### WHAT THE TASK ASKS
Both the line with "tutti qui di" and the line with "Двустаен апартамент" in the records below must appear in the output, along with every line between them, exactly and with nothing added.

(Items from a dataset)
____

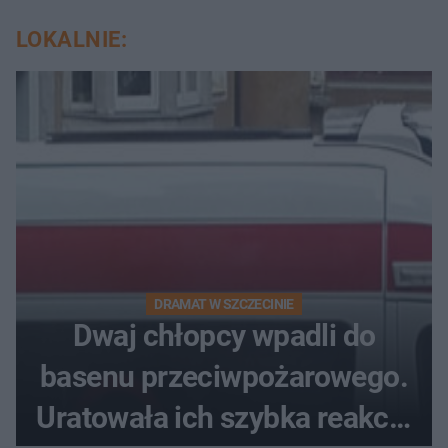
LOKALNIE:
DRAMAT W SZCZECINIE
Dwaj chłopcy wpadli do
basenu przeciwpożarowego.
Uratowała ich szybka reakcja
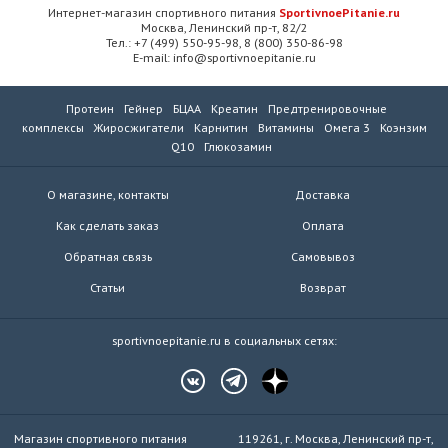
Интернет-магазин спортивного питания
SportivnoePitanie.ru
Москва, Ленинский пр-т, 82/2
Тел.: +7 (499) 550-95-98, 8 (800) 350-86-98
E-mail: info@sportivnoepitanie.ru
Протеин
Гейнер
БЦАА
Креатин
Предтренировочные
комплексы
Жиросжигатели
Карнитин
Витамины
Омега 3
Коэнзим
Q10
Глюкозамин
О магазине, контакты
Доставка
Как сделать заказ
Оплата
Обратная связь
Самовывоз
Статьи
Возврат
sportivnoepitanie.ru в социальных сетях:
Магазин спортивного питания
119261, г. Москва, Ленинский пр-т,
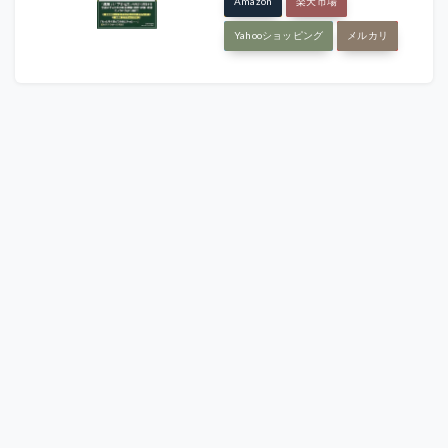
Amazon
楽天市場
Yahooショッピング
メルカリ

____

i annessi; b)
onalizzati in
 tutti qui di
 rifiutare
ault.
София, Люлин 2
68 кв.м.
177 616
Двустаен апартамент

____

### RESPONSE TO THIS TASK
 tutti qui di
 rifiutare
ault.
София, Люлин 2
68 кв.м.
177 616
Двустаен апартамент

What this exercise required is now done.